不確定な要素程恐ろしいものは無い。あの妖怪がいつ牙を剥くかも分からない
そして何よりも、瞳に何も映していない者ほど予想出来ないのだ
「……」
幽々子は何も言わなかった。無言で、生気を宿さない瞳で妖忌を見据えていた。
口では何も語らなかったが、その目は如実に訴えかけていた
あの子殺さないで欲しいと
妖忌は呆れたような顔をし、我儘な子供を諭すように語りかける
「……幽々子様、あの童をここに置いていても、あの童が変わらなければ意味が――」
そこまで言いかけ、口を止めた
背後でザッ、と砂を踏みしめる音が聞こえてきた
「……まだ立つのか」
後ろを振り向くと、そこには木刀を支えにして立ち上がった比企谷の姿があった。着物の裾から見える素肌にはいくつもの打撲痕が痛々しく、その目には相変わらず何も映ってはいなかった
「……」
妖忌は無言で木刀を構えると、比企谷に一瞬で迫り木刀を横薙ぎに一閃する
妖忌の木刀は比企谷の身体に到達する前に比企谷の持っていた木刀によって阻まれた。
「……!?さっきまでとは力が違う……」
先程までの比企谷は、妖忌の木刀を辛うじて防いでも、力の差で押し負け大きく体制を崩していた。

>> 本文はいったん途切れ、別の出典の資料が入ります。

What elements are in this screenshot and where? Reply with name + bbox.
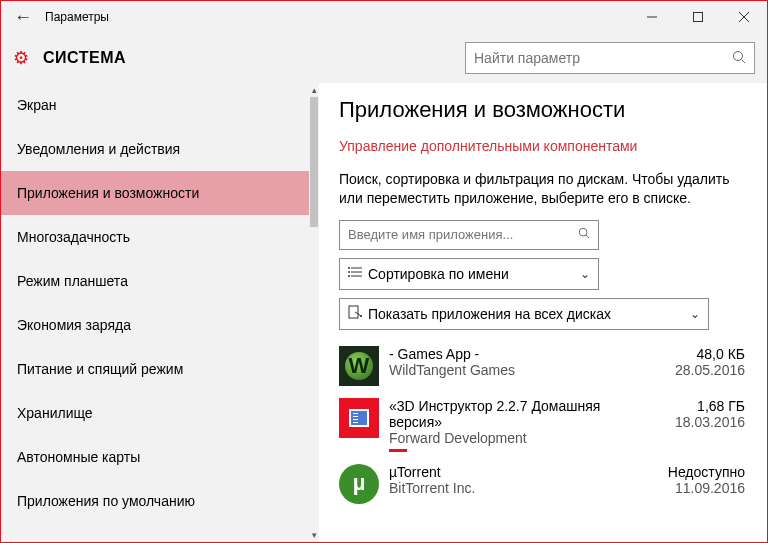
sidebar-item-power-sleep[interactable]: Питание и спящий режим [1, 347, 309, 391]
app-size: 48,0 КБ [645, 346, 745, 362]
search-icon [570, 227, 598, 242]
svg-rect-1 [694, 13, 703, 22]
maximize-button[interactable] [675, 1, 721, 33]
app-row[interactable]: «3D Инструктор 2.2.7 Домашняя версия» Fo… [339, 392, 745, 458]
sort-label: Сортировка по имени [368, 266, 574, 282]
page-title: Приложения и возможности [339, 97, 745, 123]
close-button[interactable] [721, 1, 767, 33]
content-pane: Приложения и возможности Управление допо… [319, 83, 767, 542]
svg-rect-14 [349, 306, 358, 318]
app-icon: µ [339, 464, 379, 504]
app-date: 11.09.2016 [645, 480, 745, 496]
back-button[interactable]: ← [1, 7, 45, 28]
sort-dropdown[interactable]: Сортировка по имени ⌄ [339, 258, 599, 290]
gear-icon: ⚙ [13, 47, 43, 69]
app-filter-input[interactable] [340, 227, 570, 242]
sidebar-item-battery-saver[interactable]: Экономия заряда [1, 303, 309, 347]
app-publisher: Forward Development [389, 430, 645, 446]
app-date: 18.03.2016 [645, 414, 745, 430]
app-name: µTorrent [389, 464, 645, 480]
scroll-down-icon[interactable]: ▾ [309, 528, 319, 542]
sidebar-item-offline-maps[interactable]: Автономные карты [1, 435, 309, 479]
settings-search[interactable] [465, 42, 755, 74]
minimize-icon [647, 12, 657, 22]
sidebar-item-default-apps[interactable]: Приложения по умолчанию [1, 479, 309, 523]
chevron-down-icon: ⌄ [684, 307, 700, 321]
svg-point-13 [348, 275, 350, 277]
app-name: «3D Инструктор 2.2.7 Домашняя версия» [389, 398, 645, 430]
app-list: W - Games App - WildTangent Games 48,0 К… [339, 340, 745, 510]
drive-icon [348, 305, 368, 322]
svg-point-15 [360, 315, 362, 317]
close-icon [739, 12, 749, 22]
app-publisher: WildTangent Games [389, 362, 645, 378]
settings-search-input[interactable] [466, 50, 724, 66]
app-icon: W [339, 346, 379, 386]
maximize-icon [693, 12, 703, 22]
sidebar-item-multitasking[interactable]: Многозадачность [1, 215, 309, 259]
sort-icon [348, 266, 368, 281]
svg-point-12 [348, 271, 350, 273]
app-size: 1,68 ГБ [645, 398, 745, 414]
app-size: Недоступно [645, 464, 745, 480]
app-date: 28.05.2016 [645, 362, 745, 378]
app-row[interactable]: W - Games App - WildTangent Games 48,0 К… [339, 340, 745, 392]
svg-point-11 [348, 267, 350, 269]
section-heading: СИСТЕМА [43, 49, 126, 67]
chevron-down-icon: ⌄ [574, 267, 590, 281]
svg-point-4 [734, 51, 743, 60]
header: ⚙ СИСТЕМА [1, 33, 767, 83]
svg-point-6 [579, 229, 587, 237]
app-filter[interactable] [339, 220, 599, 250]
manage-optional-features-link[interactable]: Управление дополнительными компонентами [339, 138, 637, 154]
titlebar: ← Параметры [1, 1, 767, 33]
scroll-up-icon[interactable]: ▴ [309, 83, 319, 97]
sidebar-item-apps-features[interactable]: Приложения и возможности [1, 171, 309, 215]
app-publisher: BitTorrent Inc. [389, 480, 645, 496]
search-icon [724, 50, 754, 67]
svg-line-5 [742, 59, 746, 63]
sidebar-item-storage[interactable]: Хранилище [1, 391, 309, 435]
progress-bar [389, 449, 407, 452]
sidebar: Экран Уведомления и действия Приложения … [1, 83, 309, 542]
app-row[interactable]: µ µTorrent BitTorrent Inc. Недоступно 11… [339, 458, 745, 510]
disk-filter-label: Показать приложения на всех дисках [368, 306, 684, 322]
sidebar-item-display[interactable]: Экран [1, 83, 309, 127]
sidebar-item-notifications[interactable]: Уведомления и действия [1, 127, 309, 171]
app-icon [339, 398, 379, 438]
scrollbar-thumb[interactable] [310, 97, 318, 227]
disk-filter-dropdown[interactable]: Показать приложения на всех дисках ⌄ [339, 298, 709, 330]
minimize-button[interactable] [629, 1, 675, 33]
app-name: - Games App - [389, 346, 645, 362]
window-title: Параметры [45, 10, 629, 24]
content-scrollbar[interactable]: ▴ ▾ [309, 83, 319, 542]
sidebar-item-tablet-mode[interactable]: Режим планшета [1, 259, 309, 303]
page-description: Поиск, сортировка и фильтрация по дискам… [339, 170, 745, 208]
svg-line-7 [586, 235, 589, 238]
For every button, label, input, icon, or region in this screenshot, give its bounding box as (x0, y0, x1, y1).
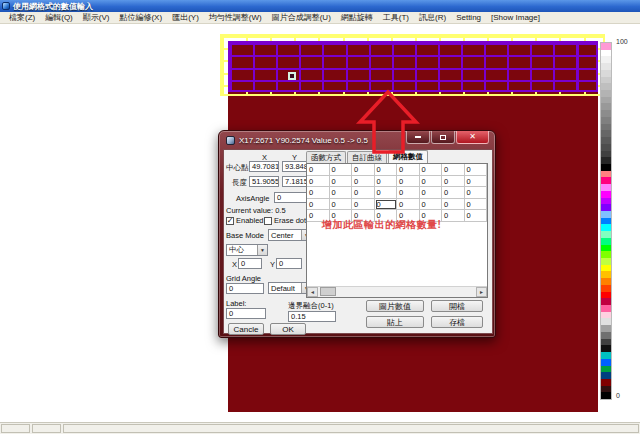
grid-cell[interactable]: 0 (420, 164, 443, 176)
palette-band (601, 392, 611, 399)
palette-band (601, 144, 611, 151)
grid-cell[interactable]: 0 (465, 187, 488, 199)
grid-cell[interactable]: 0 (375, 187, 398, 199)
palette-band (601, 345, 611, 352)
horizontal-scrollbar[interactable]: ◄ ► (307, 286, 487, 297)
status-segment-1 (1, 424, 30, 433)
enabled-label: Enabled (236, 216, 264, 225)
palette-band (601, 318, 611, 325)
table-row: 00000000 (307, 187, 487, 199)
scrollbar-track[interactable] (318, 287, 476, 297)
base-mode-label: Base Mode (226, 231, 264, 240)
scroll-right-icon[interactable]: ► (476, 287, 487, 297)
menu-bar: 檔案(Z)編輯(Q)顯示(V)點位編修(X)匯出(Y)均勻性調整(W)圖片合成調… (0, 12, 640, 24)
menu-item[interactable]: Setting (451, 13, 486, 22)
enabled-checkbox[interactable]: ✓ (226, 217, 234, 225)
grid-cell[interactable]: 0 (307, 164, 330, 176)
axis-angle-label: AxisAngle (236, 194, 269, 203)
grid-cell[interactable]: 0 (420, 176, 443, 188)
scrollbar-thumb[interactable] (320, 287, 336, 296)
grid-cell[interactable]: 0 (465, 210, 488, 222)
dialog-body: X Y 中心點 49.7081 93.8482 長度 51.9055 7.181… (223, 149, 493, 334)
grid-cell[interactable]: 0 (375, 164, 398, 176)
grid-cell[interactable]: 0 (420, 187, 443, 199)
menu-item[interactable]: 均勻性調整(W) (204, 12, 267, 23)
grid-cell[interactable]: 0 (442, 199, 465, 211)
scroll-left-icon[interactable]: ◄ (307, 287, 318, 297)
menu-item[interactable]: 點位編修(X) (114, 12, 167, 23)
grid-cell[interactable]: 0 (465, 199, 488, 211)
menu-item[interactable]: 網點旋轉 (336, 12, 378, 23)
grid-cell[interactable]: 0 (442, 210, 465, 222)
palette-band (601, 298, 611, 305)
label-field[interactable]: 0 (226, 308, 266, 319)
menu-item[interactable]: 編輯(Q) (40, 12, 78, 23)
palette-band (601, 56, 611, 63)
status-segment-3 (63, 424, 639, 433)
palette-band (601, 325, 611, 332)
axis-angle-field[interactable]: 0 (274, 192, 310, 203)
grid-cell[interactable]: 0 (352, 199, 375, 211)
grid-selection-handle[interactable] (288, 72, 296, 80)
grid-cell[interactable]: 0 (307, 199, 330, 211)
grid-cell[interactable]: 0 (352, 187, 375, 199)
scale-max-label: 100 (616, 38, 628, 45)
grid-angle-field[interactable]: 0 (226, 283, 264, 294)
grid-cell[interactable]: 0 (442, 187, 465, 199)
table-row: 00000000 (307, 164, 487, 176)
blend-field[interactable]: 0.15 (288, 311, 336, 322)
app-icon (2, 2, 10, 10)
length-label: 長度 (232, 178, 247, 188)
close-button[interactable]: ✕ (456, 131, 489, 144)
chevron-down-icon[interactable]: ▼ (257, 245, 267, 255)
offset-x-field[interactable]: 0 (238, 258, 262, 269)
length-x-field[interactable]: 51.9055 (249, 176, 279, 187)
anchor-select[interactable]: 中心 ▼ (226, 244, 268, 256)
grid-cell[interactable]: 0 (397, 199, 420, 211)
menu-item[interactable]: 圖片合成調整(U) (267, 12, 336, 23)
save-file-button[interactable]: 存檔 (431, 316, 483, 328)
palette-band (601, 265, 611, 272)
paste-button[interactable]: 貼上 (366, 316, 424, 328)
maximize-button[interactable] (431, 131, 455, 144)
menu-item[interactable]: 顯示(V) (78, 12, 115, 23)
grid-cell[interactable]: 0 (465, 176, 488, 188)
grid-cell[interactable]: 0 (397, 187, 420, 199)
grid-cell[interactable]: 0 (352, 164, 375, 176)
grid-cell[interactable]: 0 (307, 187, 330, 199)
palette-band (601, 251, 611, 258)
cancel-button[interactable]: Cancle (228, 323, 264, 335)
grid-cell[interactable]: 0 (397, 176, 420, 188)
palette-band (601, 90, 611, 97)
tab-1[interactable]: 函數方式 (306, 151, 346, 163)
grid-cell[interactable]: 0 (420, 199, 443, 211)
open-file-button[interactable]: 開檔 (431, 300, 483, 312)
window-title: 使用網格式的數值輸入 (13, 1, 93, 12)
close-icon: ✕ (469, 133, 476, 141)
center-x-field[interactable]: 49.7081 (249, 161, 279, 172)
grid-cell[interactable]: 0 (442, 164, 465, 176)
grid-cell[interactable]: 0 (330, 199, 353, 211)
grid-cell[interactable]: 0 (442, 176, 465, 188)
grid-cell[interactable]: 0 (375, 199, 398, 211)
palette-band (601, 218, 611, 225)
palette-band (601, 292, 611, 299)
ok-button[interactable]: OK (270, 323, 306, 335)
grid-cell[interactable]: 0 (330, 176, 353, 188)
grid-cell[interactable]: 0 (330, 187, 353, 199)
menu-item[interactable]: 訊息(R) (414, 12, 451, 23)
image-values-button[interactable]: 圖片數值 (366, 300, 424, 312)
menu-item[interactable]: 匯出(Y) (167, 12, 204, 23)
grid-cell[interactable]: 0 (330, 164, 353, 176)
grid-cell[interactable]: 0 (375, 176, 398, 188)
grid-cell[interactable]: 0 (352, 176, 375, 188)
offset-y-field[interactable]: 0 (276, 258, 302, 269)
menu-item[interactable]: [Show Image] (486, 13, 545, 22)
menu-item[interactable]: 工具(T) (378, 12, 414, 23)
menu-item[interactable]: 檔案(Z) (4, 12, 40, 23)
palette-band (601, 130, 611, 137)
erase-dots-checkbox[interactable] (264, 217, 272, 225)
grid-cell[interactable]: 0 (307, 176, 330, 188)
grid-cell[interactable]: 0 (465, 164, 488, 176)
grid-cell[interactable]: 0 (397, 164, 420, 176)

だが今はどうだ、さっきまでとは違い妖忌の振るった木刀を完全に受け止めていた。
「………ぁぁ」
くぐもった呻き声を上げ、力任せに木刀を振り妖忌の木刀を弾く。
「――!」
「……ぃ…ぁぁ……ぁ」
そこからはひたすらに剣の応酬が続く。獣のように力任せに木刀を振るい、妖忌はそれを的確に弾き、受け流していく
本能のに従うが如く、一本の棒切れを振るう姿は、まるで獣そのものだった
いつの間にか再び始まったこの稽古とは程遠い打ち合いを、幽々子は静かに見守っていた。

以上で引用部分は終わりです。